Successions of Hood

33 La. Ann. 466
CourtSupreme Court of Louisiana
DecidedApril 15, 1881
DocketNo. 7999
StatusPublished
Cited by10 cases

This text of 33 La. Ann. 466 (Successions of Hood) is published on Counsel Stack Legal Research, covering Supreme Court of Louisiana primary law. Counsel Stack provides free access to over 12 million legal documents including statutes, case law, regulations, and constitutions.

Bluebook
Successions of Hood, 33 La. Ann. 466 (La. 1881).

Opinion

The opinion of the Court was delivered by

Bermudez, C. J.

On the application of the administrator of these successions, the only piece of real estate belonging thereto was ordered to be sold.

It was mortgaged to secure $23,200. It had been appraised in the inventory at $15,000. Two days before the sale it was ordered to be reappraised, and it was valued at $12,000. With the consent of the mortgage creditors, who had pressed payment, it was ordered to be sold pare cash, part on credit.
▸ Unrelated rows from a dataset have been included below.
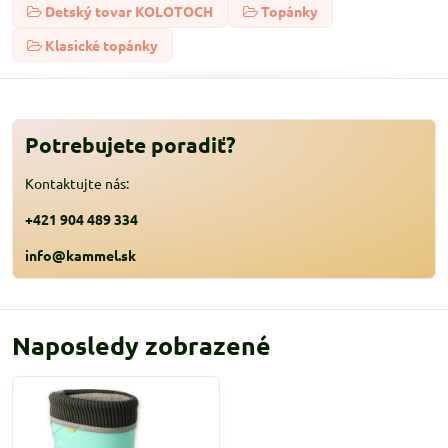
Detský tovar KOLOTOCH
Topánky
Klasické topánky
Potrebujete poradiť?
Kontaktujte nás:
+421 904 489 334
info@kammel.sk
Naposledy zobrazené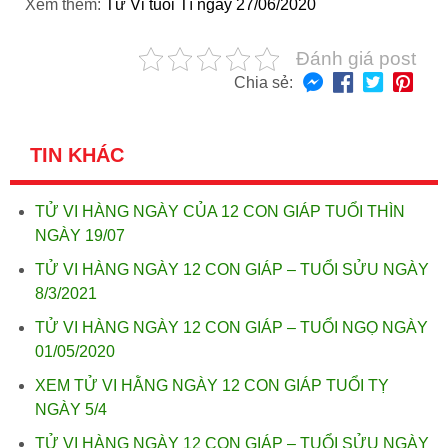
Xem thêm:
Tử Vi tuổi Tí ngày 27/06/2020
Đánh giá post
Chia sẻ:
TIN KHÁC
TỬ VI HÀNG NGÀY CỦA 12 CON GIÁP TUỔI THÌN
NGÀY 19/07
TỬ VI HÀNG NGÀY 12 CON GIÁP – TUỔI SỬU NGÀY
8/3/2021
TỬ VI HÀNG NGÀY 12 CON GIÁP – TUỔI NGỌ NGÀY
01/05/2020
XEM TỬ VI HẰNG NGÀY 12 CON GIÁP TUỔI TỴ
NGÀY 5/4
TỬ VI HÀNG NGÀY 12 CON GIÁP – TUỔI SỬU NGÀY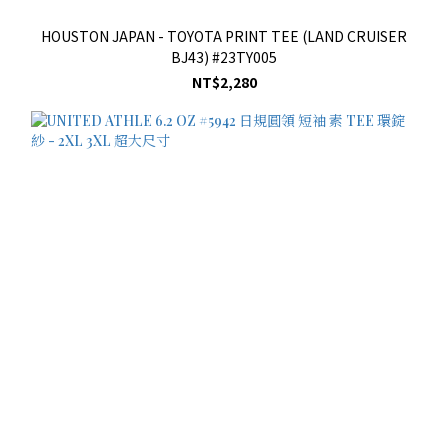
HOUSTON JAPAN - TOYOTA PRINT TEE (LAND CRUISER
BJ43) #23TY005
NT$2,280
On the day of sale it was bid off to the highest and last bidder for $12,500; but the adjudicatee refused to accept the title. The deceased left minor children.

From a judgment ordering compliance with the sale, the adjudicatee has appealed.

The question presented for solution is:

Can the immovable property of a succession, in which minors ara interested, and which is ordered to be sold to pay debts at the instance of the administrator, be adjudicated at the first offering for less than the appraisement in the inventory, and on any other terms than cash ?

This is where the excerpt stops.